Schutzmechanismen, zu denen unter gewissen Umständen auch die Metamorphose gezählt werden kann, kennen wir in der kunsthistorischen Tradition bereits seit der Antike. Die wohl bekannteste Verschmelzung vom Mensch und Pflanze ist die der Daphne aus Ovids Metamorphosen. Die Verwandlung der Nymphe zeigt auf bildhaft-symbolische Weise die Flucht vor extremen Gefühlen, die nur durch eine schützende Transformation zu bewältigen sind. Schließlich sendet Daphne auf der Flucht vor Apoll ein Stoßgebet zu den Göttern und wird daraufhin in einen Lorbeerbaum verwandelt. Dieser Verwandlungszauber schützt Daphne vor der Begierde Apolls und ermöglicht es ihr, sich in einen Urzustand der Natur zu versetzen. Die Haare nehmen die Gestalt von Blättern an, Baumrinde überzieht schützend den Körper, Füße werden zu Wurzeln und Finger zu Ästen.
                  
Doch wie ist es zu bewerten, wenn diese Metamorphose umgekehrt von statten geht? Wenn sich Wurzeln zu handgeschnitzten und bemalten Fingern verwandeln und Menschen mit Wurzelhelmen verbinden?
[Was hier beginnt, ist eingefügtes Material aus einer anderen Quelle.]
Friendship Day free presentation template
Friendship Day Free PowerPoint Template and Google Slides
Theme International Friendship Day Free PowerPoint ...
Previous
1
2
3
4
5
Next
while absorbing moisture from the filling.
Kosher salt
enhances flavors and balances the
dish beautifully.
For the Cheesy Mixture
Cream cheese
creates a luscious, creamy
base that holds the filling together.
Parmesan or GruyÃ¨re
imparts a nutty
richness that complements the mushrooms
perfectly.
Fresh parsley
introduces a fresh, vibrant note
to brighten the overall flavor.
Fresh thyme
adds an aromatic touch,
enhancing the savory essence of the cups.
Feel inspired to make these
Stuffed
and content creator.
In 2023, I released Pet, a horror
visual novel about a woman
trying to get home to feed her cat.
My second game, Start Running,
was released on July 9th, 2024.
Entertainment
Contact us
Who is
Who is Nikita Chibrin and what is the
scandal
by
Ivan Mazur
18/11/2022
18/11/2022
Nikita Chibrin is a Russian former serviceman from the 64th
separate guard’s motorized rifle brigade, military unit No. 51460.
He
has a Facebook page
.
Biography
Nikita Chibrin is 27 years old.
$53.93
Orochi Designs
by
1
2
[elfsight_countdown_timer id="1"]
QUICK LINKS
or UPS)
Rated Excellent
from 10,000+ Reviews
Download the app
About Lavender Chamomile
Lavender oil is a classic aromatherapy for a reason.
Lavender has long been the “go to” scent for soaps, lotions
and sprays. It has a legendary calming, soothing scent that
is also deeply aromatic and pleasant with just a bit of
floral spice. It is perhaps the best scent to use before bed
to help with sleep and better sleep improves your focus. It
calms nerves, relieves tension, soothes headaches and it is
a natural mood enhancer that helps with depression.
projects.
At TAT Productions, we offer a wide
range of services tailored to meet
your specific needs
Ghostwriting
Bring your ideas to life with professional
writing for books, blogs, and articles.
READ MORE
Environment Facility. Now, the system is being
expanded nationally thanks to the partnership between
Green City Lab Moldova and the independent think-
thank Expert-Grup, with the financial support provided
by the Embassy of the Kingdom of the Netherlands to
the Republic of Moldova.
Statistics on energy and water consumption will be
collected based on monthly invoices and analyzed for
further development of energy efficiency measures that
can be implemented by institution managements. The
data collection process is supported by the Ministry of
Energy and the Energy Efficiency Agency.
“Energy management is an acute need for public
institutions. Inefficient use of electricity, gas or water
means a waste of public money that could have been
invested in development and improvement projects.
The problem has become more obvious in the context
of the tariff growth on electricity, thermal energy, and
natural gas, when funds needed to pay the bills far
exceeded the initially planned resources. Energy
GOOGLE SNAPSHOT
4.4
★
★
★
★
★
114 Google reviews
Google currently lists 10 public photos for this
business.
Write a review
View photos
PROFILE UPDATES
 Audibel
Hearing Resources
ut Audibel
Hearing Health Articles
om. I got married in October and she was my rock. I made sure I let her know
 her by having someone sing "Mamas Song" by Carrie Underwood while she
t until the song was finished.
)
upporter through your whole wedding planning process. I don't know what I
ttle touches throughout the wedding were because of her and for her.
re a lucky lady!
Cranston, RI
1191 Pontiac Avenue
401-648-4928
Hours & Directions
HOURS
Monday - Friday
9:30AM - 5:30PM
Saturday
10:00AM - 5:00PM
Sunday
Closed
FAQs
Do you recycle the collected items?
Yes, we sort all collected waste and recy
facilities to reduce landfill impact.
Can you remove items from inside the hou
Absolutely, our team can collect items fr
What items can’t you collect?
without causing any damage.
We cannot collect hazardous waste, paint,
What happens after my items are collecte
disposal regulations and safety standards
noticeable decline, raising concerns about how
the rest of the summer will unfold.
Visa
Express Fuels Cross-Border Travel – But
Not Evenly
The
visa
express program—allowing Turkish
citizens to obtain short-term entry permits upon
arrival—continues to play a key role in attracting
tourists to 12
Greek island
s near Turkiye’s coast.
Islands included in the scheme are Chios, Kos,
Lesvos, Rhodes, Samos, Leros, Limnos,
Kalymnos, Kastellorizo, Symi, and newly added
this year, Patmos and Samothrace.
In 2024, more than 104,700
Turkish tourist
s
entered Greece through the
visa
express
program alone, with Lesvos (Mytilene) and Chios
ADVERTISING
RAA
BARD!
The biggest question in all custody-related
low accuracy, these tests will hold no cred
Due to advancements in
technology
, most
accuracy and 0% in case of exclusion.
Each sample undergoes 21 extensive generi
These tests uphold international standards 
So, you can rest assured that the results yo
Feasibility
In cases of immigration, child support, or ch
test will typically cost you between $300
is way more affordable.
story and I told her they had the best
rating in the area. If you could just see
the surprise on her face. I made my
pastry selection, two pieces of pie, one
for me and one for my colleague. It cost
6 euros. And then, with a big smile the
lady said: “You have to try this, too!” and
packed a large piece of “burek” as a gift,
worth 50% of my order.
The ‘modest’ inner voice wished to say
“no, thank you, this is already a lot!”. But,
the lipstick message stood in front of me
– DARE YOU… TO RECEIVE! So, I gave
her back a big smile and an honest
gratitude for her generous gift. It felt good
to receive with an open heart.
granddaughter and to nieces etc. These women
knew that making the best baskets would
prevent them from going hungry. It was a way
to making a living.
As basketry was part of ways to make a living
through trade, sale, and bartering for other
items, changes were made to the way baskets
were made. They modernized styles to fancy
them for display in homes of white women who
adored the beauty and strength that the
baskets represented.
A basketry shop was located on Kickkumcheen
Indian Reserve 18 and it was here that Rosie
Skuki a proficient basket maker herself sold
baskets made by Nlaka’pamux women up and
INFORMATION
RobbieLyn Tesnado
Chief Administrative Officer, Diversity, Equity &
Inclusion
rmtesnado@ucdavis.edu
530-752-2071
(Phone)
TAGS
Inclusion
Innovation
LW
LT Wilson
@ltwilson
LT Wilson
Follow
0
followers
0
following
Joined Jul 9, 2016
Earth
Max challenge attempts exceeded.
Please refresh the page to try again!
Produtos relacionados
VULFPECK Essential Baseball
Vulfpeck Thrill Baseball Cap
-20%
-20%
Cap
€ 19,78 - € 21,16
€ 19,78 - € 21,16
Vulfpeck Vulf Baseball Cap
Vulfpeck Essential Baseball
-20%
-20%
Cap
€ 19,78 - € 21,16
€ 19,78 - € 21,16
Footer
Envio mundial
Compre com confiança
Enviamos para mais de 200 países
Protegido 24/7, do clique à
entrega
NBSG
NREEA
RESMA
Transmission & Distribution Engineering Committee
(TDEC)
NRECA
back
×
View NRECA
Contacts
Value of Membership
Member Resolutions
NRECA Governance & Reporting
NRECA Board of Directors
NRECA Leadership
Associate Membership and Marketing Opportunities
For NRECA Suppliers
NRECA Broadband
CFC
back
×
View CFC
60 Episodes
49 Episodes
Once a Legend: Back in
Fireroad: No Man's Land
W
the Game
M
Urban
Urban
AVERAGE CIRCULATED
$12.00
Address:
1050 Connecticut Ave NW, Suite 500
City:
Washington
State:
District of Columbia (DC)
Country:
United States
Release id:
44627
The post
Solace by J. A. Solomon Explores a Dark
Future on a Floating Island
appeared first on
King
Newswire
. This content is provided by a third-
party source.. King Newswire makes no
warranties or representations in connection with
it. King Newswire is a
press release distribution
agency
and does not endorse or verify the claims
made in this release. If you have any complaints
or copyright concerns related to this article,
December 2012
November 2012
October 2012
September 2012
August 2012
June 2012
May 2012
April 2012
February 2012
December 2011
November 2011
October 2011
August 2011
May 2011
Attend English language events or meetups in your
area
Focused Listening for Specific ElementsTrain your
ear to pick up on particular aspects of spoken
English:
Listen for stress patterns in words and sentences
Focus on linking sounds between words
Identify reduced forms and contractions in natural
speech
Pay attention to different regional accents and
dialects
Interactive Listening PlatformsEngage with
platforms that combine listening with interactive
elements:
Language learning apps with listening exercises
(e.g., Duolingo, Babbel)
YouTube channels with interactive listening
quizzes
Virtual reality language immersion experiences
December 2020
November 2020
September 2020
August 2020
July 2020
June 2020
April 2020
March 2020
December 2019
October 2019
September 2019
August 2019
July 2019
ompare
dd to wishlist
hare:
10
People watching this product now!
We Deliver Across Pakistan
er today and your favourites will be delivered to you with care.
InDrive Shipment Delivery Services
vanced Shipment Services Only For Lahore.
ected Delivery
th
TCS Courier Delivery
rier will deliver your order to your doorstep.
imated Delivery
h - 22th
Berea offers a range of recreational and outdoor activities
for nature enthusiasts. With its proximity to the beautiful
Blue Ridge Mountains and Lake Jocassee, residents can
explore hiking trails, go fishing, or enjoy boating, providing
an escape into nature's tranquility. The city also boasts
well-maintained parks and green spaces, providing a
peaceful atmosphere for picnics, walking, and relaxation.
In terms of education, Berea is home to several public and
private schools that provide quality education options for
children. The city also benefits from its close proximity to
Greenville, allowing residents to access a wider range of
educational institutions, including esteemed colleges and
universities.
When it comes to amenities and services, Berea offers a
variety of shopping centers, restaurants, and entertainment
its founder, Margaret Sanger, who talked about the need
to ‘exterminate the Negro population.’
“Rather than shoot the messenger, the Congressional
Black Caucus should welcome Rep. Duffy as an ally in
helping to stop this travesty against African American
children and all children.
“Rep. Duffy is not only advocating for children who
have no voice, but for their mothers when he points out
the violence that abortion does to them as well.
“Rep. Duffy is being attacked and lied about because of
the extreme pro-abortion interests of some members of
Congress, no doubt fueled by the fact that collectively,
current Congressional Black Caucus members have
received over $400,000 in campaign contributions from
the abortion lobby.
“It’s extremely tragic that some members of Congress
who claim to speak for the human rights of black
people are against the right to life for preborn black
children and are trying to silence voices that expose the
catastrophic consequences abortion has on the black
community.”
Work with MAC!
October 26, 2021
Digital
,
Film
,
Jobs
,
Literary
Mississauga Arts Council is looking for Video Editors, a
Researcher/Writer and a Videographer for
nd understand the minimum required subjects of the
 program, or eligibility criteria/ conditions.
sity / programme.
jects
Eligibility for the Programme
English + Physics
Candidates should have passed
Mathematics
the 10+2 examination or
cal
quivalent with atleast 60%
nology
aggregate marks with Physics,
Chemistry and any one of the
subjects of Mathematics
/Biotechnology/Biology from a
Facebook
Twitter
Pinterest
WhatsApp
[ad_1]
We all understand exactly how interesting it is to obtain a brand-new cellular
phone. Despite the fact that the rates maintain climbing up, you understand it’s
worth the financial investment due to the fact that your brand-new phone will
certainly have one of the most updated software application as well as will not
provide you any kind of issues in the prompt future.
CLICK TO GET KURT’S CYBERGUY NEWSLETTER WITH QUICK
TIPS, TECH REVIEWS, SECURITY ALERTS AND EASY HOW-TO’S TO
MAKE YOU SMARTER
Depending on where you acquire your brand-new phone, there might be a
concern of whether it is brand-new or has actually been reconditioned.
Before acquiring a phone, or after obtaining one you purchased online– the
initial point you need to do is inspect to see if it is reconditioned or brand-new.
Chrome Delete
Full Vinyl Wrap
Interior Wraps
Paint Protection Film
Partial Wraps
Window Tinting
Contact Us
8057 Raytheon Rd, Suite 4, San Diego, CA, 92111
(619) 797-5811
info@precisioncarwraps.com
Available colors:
Es sind Situationen des stillen, widerstandslosen Verschmelzens der Menschheit mit der Natur und dem Universum. Doch vor dem Verschmelzen erwartet den Menschen der lange Weg der Selbsterkenntnis. Erst der Zustand des Vertrauens und des Verschmelzens ermöglicht es dem Menschen, entspannt mit der Natur zu existieren. Doch auch die Prozesse des Loslassens und des Verschmelzens können sehr langwieriger Natur sein! Die Überwindung des Zwiespalts stellt sich als eine Art organischen Wachstums dar, das sogar über den Zeitraum der Ausstellung hinausgeht. Anhand von Skizzen und Zeichnungen illustriert Clarina Bezzola die Schwierigkeiten dieser Thematik und gibt einen Einblick in ein noch im Entstehen befindliches Performanceprojekt. Die Künstlerin plant dabei das Dilemma der Menschheit darzustellen, die aufgrund gesellschaftlicher Belastungen nicht in der Lage ist, auf die innere Stimme zu hören und sich einfach treiben zu lassen. Verbunden durch lange Wurzeln wird die Künstlerin singend und klagend durch die Stadt wandern und dabei eine große Weltkugel hinter sich her schleppen. Die Distanz zur Mutter Erde ist aufgrund der langen Wurzeln so groß, dass sie ihre Verbindung zu ihrem Ursprung nicht wahrnimmt. In diesem Isolationszustand scheint ihre klagende Arie aus der Oper „La Sonnambula“ (1831) von Vincenzo Bellini dabei ins Leere gerichtet zu sein. Erst ganz zum Schluss wird sie sich ihrer Verbindung bewusst, zieht die Erde immer näher an sich heran und schlüpft schlussendlich in ihre Mutter hinein. Was bleiben wird sind dann die Relikte einer Metamorphose.